* Source information:
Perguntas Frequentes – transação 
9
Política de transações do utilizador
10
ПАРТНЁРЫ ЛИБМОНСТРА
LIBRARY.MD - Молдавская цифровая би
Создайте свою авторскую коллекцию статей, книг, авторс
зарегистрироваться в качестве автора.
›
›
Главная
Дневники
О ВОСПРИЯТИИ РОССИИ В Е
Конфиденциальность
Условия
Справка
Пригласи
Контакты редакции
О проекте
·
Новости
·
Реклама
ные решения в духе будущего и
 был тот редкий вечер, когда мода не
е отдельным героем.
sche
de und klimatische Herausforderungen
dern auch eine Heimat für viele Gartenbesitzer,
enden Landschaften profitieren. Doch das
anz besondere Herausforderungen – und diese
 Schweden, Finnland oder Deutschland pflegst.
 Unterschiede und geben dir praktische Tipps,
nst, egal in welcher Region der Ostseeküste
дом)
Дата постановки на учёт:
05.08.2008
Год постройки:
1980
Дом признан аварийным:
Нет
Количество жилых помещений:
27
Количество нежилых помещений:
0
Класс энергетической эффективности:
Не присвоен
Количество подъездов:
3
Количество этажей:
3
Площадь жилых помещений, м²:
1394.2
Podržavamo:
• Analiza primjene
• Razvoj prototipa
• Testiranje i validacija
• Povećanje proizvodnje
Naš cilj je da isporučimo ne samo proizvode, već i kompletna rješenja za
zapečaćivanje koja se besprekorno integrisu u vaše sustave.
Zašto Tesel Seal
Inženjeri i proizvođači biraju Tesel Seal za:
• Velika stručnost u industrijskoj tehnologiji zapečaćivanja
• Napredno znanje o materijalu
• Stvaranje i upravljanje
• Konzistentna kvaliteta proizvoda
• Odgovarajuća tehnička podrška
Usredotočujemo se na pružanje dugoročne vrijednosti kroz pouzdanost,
==
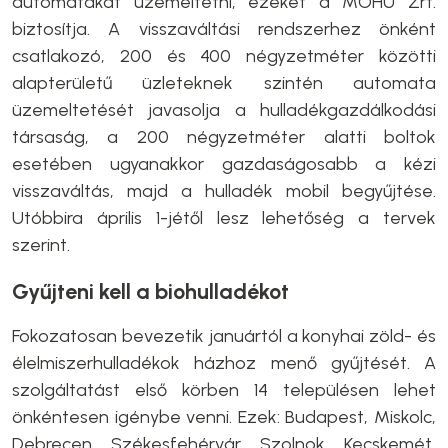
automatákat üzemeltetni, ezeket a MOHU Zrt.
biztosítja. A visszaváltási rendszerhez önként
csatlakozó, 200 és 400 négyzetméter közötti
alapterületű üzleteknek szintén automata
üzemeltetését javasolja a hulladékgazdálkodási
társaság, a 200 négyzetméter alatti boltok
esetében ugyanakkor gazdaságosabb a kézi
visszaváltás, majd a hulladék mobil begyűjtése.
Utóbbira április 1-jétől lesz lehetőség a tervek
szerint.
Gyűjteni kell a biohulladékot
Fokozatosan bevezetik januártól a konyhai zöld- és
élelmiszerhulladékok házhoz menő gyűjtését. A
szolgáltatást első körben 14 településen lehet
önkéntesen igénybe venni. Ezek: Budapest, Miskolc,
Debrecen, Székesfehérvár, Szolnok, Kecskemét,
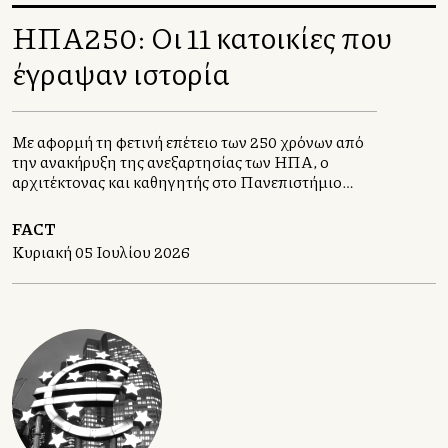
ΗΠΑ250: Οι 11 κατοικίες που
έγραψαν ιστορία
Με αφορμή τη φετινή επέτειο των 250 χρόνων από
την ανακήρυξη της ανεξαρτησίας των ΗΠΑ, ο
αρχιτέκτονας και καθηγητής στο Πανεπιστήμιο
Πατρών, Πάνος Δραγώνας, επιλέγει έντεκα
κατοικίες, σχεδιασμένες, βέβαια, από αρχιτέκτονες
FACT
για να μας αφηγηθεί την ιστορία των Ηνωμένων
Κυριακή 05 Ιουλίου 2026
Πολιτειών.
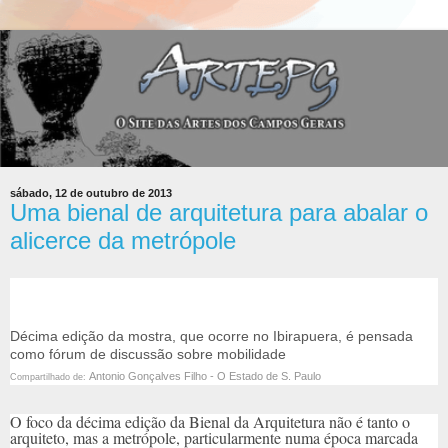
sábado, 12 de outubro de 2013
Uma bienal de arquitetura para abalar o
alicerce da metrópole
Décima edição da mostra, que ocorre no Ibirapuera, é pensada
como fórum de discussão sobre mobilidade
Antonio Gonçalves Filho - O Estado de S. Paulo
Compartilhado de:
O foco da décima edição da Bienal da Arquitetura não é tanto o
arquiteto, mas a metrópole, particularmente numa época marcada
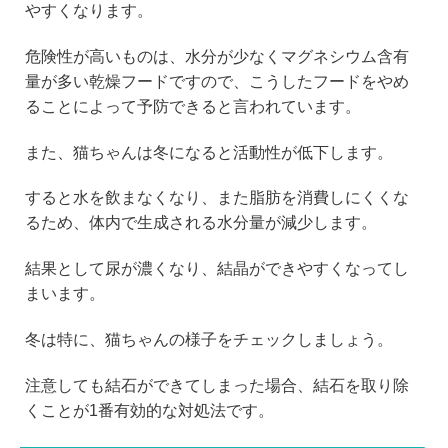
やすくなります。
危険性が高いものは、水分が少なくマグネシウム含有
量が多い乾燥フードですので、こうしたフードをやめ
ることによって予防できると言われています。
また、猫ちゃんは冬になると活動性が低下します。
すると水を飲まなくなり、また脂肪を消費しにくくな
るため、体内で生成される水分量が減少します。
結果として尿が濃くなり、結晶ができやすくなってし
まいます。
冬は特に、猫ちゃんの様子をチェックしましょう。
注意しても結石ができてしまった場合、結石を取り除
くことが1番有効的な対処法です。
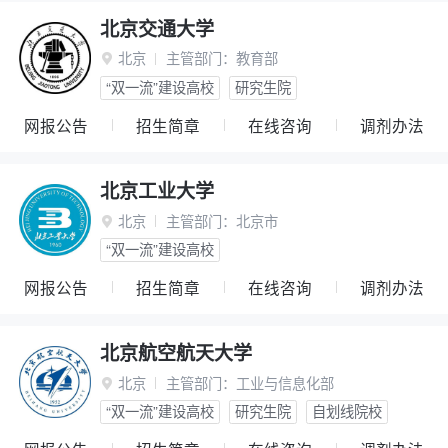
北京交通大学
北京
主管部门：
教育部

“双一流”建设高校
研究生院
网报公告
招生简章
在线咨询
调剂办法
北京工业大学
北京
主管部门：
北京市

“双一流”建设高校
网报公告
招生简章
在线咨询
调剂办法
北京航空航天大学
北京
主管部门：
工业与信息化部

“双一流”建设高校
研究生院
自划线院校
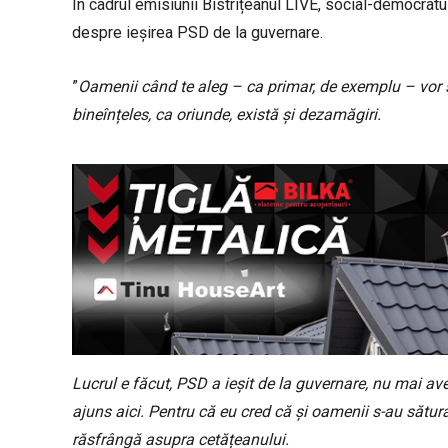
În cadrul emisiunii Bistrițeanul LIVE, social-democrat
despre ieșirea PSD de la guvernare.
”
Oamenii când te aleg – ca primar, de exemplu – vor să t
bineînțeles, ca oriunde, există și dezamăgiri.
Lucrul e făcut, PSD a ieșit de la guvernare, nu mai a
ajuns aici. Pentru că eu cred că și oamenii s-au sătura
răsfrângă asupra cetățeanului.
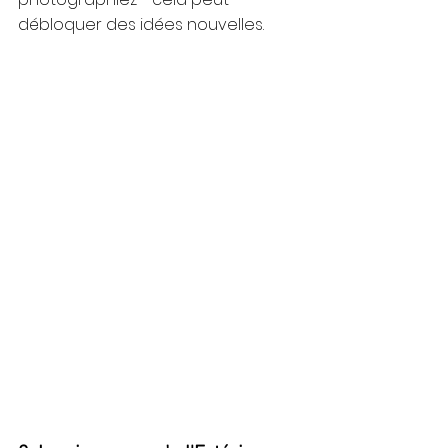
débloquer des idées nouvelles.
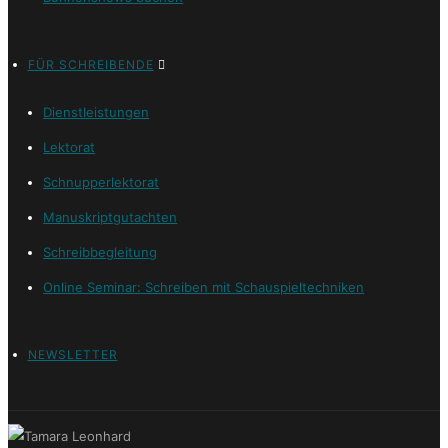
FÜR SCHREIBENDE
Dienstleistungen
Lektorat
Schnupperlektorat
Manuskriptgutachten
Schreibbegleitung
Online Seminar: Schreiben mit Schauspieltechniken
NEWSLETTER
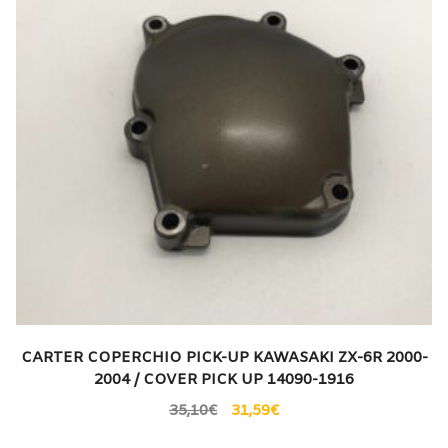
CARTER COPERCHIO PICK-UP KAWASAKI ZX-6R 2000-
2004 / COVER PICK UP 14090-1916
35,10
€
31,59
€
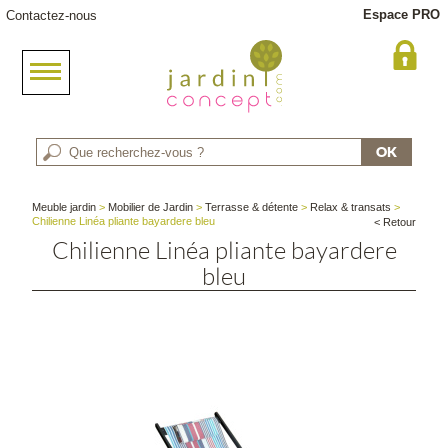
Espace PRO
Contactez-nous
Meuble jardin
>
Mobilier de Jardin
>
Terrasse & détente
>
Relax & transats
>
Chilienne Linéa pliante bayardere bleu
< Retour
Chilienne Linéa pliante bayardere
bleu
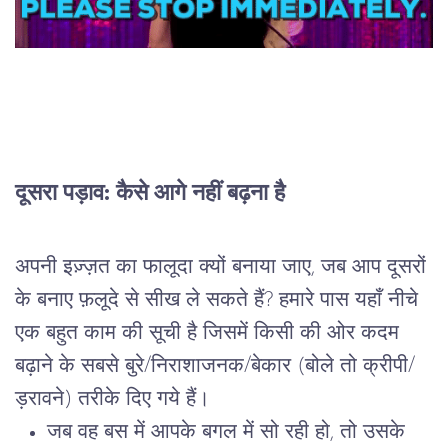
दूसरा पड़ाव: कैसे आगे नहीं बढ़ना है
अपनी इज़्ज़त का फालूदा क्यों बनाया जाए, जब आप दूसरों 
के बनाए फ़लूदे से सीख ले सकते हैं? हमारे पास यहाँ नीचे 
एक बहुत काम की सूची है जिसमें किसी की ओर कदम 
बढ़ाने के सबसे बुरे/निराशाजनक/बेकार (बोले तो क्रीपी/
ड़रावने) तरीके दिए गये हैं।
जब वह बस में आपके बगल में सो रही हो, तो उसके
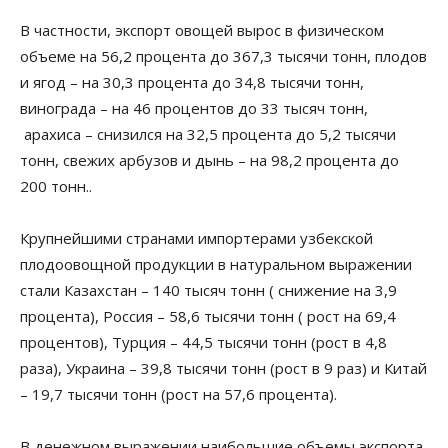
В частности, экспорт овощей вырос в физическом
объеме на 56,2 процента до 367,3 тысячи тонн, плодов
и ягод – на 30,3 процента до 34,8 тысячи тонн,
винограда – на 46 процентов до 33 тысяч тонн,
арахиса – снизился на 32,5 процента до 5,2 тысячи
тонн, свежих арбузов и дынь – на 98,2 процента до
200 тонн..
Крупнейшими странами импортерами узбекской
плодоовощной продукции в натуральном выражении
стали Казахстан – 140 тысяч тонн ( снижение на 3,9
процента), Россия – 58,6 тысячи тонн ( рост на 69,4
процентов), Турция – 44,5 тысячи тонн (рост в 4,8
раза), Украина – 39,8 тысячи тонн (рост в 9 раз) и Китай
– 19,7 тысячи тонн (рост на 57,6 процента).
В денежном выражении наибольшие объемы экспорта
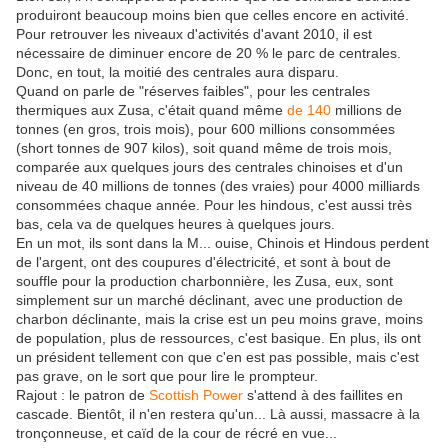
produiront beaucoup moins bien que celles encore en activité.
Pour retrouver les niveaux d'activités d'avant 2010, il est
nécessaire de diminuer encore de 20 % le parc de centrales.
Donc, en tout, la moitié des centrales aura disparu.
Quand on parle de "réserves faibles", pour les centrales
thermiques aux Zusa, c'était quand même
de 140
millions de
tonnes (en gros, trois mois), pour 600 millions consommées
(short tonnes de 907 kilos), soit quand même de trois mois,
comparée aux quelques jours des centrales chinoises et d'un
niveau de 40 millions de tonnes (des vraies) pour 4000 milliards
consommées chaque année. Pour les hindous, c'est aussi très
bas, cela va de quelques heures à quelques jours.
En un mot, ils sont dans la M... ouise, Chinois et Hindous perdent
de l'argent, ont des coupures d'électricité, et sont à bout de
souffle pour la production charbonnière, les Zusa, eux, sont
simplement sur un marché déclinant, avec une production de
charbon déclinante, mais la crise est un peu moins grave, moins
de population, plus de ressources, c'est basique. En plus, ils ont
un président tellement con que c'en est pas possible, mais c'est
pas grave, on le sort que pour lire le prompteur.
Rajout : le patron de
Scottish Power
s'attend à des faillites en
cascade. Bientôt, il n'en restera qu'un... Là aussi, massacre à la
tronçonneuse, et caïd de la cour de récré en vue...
---
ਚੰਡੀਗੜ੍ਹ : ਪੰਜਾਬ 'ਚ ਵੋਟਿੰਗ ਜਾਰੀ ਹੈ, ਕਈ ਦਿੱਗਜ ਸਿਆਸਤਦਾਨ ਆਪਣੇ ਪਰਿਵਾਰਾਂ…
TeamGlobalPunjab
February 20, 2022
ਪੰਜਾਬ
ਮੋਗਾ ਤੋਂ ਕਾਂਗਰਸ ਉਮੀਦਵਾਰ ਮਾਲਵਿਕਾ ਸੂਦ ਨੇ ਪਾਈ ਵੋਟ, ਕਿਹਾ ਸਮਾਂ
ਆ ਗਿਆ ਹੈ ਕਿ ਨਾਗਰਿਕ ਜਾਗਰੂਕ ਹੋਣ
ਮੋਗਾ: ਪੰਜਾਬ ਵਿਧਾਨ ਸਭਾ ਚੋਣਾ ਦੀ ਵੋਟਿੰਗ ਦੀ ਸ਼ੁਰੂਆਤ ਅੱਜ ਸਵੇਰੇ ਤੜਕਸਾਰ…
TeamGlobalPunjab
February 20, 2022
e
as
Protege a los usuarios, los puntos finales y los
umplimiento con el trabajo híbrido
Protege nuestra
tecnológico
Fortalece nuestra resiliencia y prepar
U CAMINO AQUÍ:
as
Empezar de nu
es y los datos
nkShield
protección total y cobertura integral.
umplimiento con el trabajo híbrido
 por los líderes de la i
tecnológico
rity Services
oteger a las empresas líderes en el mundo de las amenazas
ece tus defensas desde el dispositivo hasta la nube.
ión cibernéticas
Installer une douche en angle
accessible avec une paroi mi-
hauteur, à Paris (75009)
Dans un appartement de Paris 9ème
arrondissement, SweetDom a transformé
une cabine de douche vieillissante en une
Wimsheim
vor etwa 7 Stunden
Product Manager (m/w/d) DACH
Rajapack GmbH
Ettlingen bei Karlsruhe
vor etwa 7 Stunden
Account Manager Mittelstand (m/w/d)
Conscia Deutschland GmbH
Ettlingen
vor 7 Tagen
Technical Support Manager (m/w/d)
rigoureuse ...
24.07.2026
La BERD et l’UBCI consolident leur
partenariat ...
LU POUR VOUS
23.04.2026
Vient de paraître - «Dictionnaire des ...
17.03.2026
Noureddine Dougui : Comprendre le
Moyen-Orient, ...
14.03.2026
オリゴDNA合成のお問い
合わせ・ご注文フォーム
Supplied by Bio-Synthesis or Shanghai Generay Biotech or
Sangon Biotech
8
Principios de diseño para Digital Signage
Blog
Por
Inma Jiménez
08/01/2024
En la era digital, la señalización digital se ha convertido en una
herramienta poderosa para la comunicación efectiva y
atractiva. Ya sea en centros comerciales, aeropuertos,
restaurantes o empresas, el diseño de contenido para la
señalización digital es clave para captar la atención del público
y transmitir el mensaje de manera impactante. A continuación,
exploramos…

* Work task: Scan the listing above for the line that has "е отдельным героем.", then copy exactly from that line through the line that has "Inženjeri i proizvođači".

* Answer box:
е отдельным героем.
sche
de und klimatische Herausforderungen
dern auch eine Heimat für viele Gartenbesitzer,
enden Landschaften profitieren. Doch das
anz besondere Herausforderungen – und diese
 Schweden, Finnland oder Deutschland pflegst.
 Unterschiede und geben dir praktische Tipps,
nst, egal in welcher Region der Ostseeküste
дом)
Дата постановки на учёт:
05.08.2008
Год постройки:
1980
Дом признан аварийным:
Нет
Количество жилых помещений:
27
Количество нежилых помещений:
0
Класс энергетической эффективности:
Не присвоен
Количество подъездов:
3
Количество этажей:
3
Площадь жилых помещений, м²:
1394.2
Podržavamo:
• Analiza primjene
• Razvoj prototipa
• Testiranje i validacija
• Povećanje proizvodnje
Naš cilj je da isporučimo ne samo proizvode, već i kompletna rješenja za
zapečaćivanje koja se besprekorno integrisu u vaše sustave.
Zašto Tesel Seal
Inženjeri i proizvođači biraju Tesel Seal za:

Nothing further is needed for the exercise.